Saved data entries
○ ○ ○ ○ ○ ○ ○
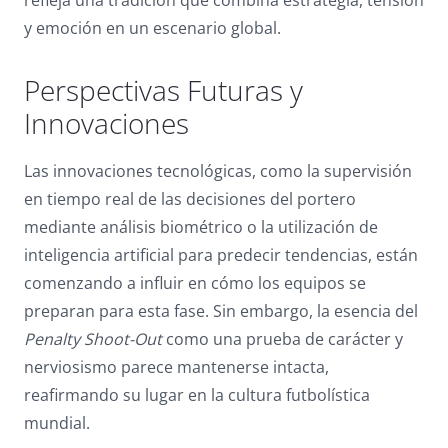
y emoción en un escenario global.
Perspectivas Futuras y
Innovaciones
Las innovaciones tecnológicas, como la supervisión
en tiempo real de las decisiones del portero
mediante análisis biométrico o la utilización de
inteligencia artificial para predecir tendencias, están
comenzando a influir en cómo los equipos se
preparan para esta fase. Sin embargo, la esencia del
Penalty Shoot-Out
como una prueba de carácter y
nerviosismo parece mantenerse intacta,
reafirmando su lugar en la cultura futbolística
mundial.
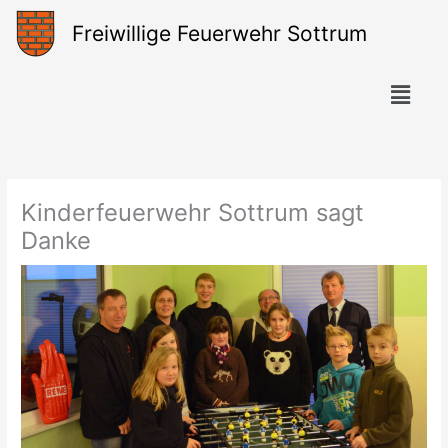
Zum
Freiwillige Feuerwehr Sottrum
Inhalt
springen
Menü
Kinderfeuerwehr Sottrum sagt
Danke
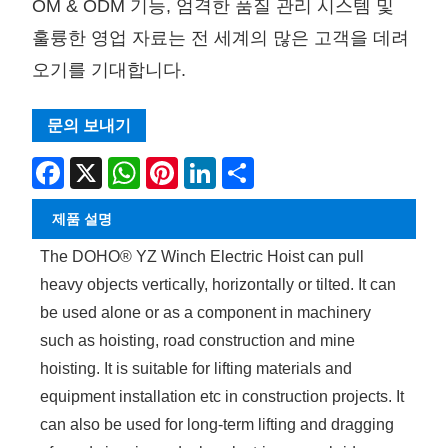
OM & ODM 기능, 엄격한 품질 관리 시스템 및
훌륭한 영업 자료는 전 세계의 많은 고객을 데려
오기를 기대합니다.
문의 보내기
Facebook
X
WhatsApp
Pinterest
LinkedIn
Share
제품 설명
The DOHO® YZ Winch Electric Hoist can pull
heavy objects vertically, horizontally or tilted. It can
be used alone or as a component in machinery
such as hoisting, road construction and mine
hoisting. It is suitable for lifting materials and
equipment installation etc in construction projects. It
can also be used for long-term lifting and dragging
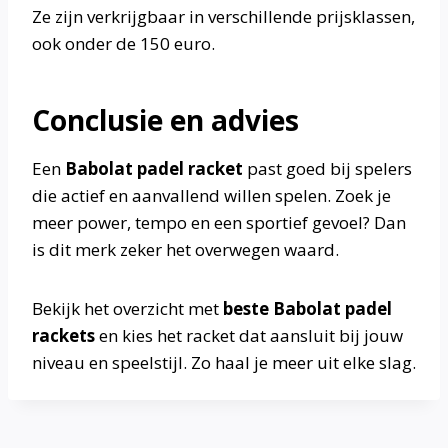
Ze zijn verkrijgbaar in verschillende prijsklassen,
ook onder de 150 euro.
Conclusie en advies
Een
Babolat padel racket
past goed bij spelers
die actief en aanvallend willen spelen. Zoek je
meer power, tempo en een sportief gevoel? Dan
is dit merk zeker het overwegen waard.
Bekijk het overzicht met
beste Babolat padel
rackets
en kies het racket dat aansluit bij jouw
niveau en speelstijl. Zo haal je meer uit elke slag.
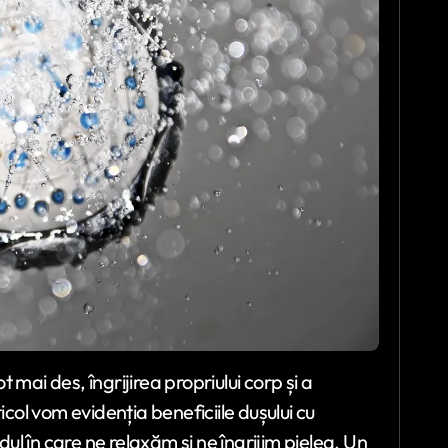
t mai des, îngrijirea propriului corp și a
ticol vom evidenția beneficiile dușului cu
l în care ne relaxăm și ne îngrijim pielea. Un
○ ○ ○ ○ ○ ○ ○
EXERCISE REQUIREMENTS: What is needed is every entry above, repeated exactly, with the pictures dropped.

ANSWER SECTION:
y emoción en un escenario global.
Perspectivas Futuras y
Innovaciones
Las innovaciones tecnológicas, como la supervisión
en tiempo real de las decisiones del portero
mediante análisis biométrico o la utilización de
inteligencia artificial para predecir tendencias, están
comenzando a influir en cómo los equipos se
preparan para esta fase. Sin embargo, la esencia del
Penalty Shoot-Out
como una prueba de carácter y
nerviosismo parece mantenerse intacta,
reafirmando su lugar en la cultura futbolística
mundial.
Zum
Freiwillige Feuerwehr Sottrum
Inhalt
springen
Menü
Kinderfeuerwehr Sottrum sagt
Danke
OM & ODM 기능, 엄격한 품질 관리 시스템 및
훌륭한 영업 자료는 전 세계의 많은 고객을 데려
오기를 기대합니다.
문의 보내기
Facebook
X
WhatsApp
Pinterest
LinkedIn
Share
제품 설명
The DOHO® YZ Winch Electric Hoist can pull
heavy objects vertically, horizontally or tilted. It can
be used alone or as a component in machinery
such as hoisting, road construction and mine
hoisting. It is suitable for lifting materials and
equipment installation etc in construction projects. It
can also be used for long-term lifting and dragging
Ze zijn verkrijgbaar in verschillende prijsklassen,
ook onder de 150 euro.
Conclusie en advies
Een
Babolat padel racket
past goed bij spelers
die actief en aanvallend willen spelen. Zoek je
meer power, tempo en een sportief gevoel? Dan
is dit merk zeker het overwegen waard.
Bekijk het overzicht met
beste Babolat padel
rackets
en kies het racket dat aansluit bij jouw
niveau en speelstijl. Zo haal je meer uit elke slag.
t mai des, îngrijirea propriului corp și a
ticol vom evidenția beneficiile dușului cu
l în care ne relaxăm și ne îngrijim pielea. Un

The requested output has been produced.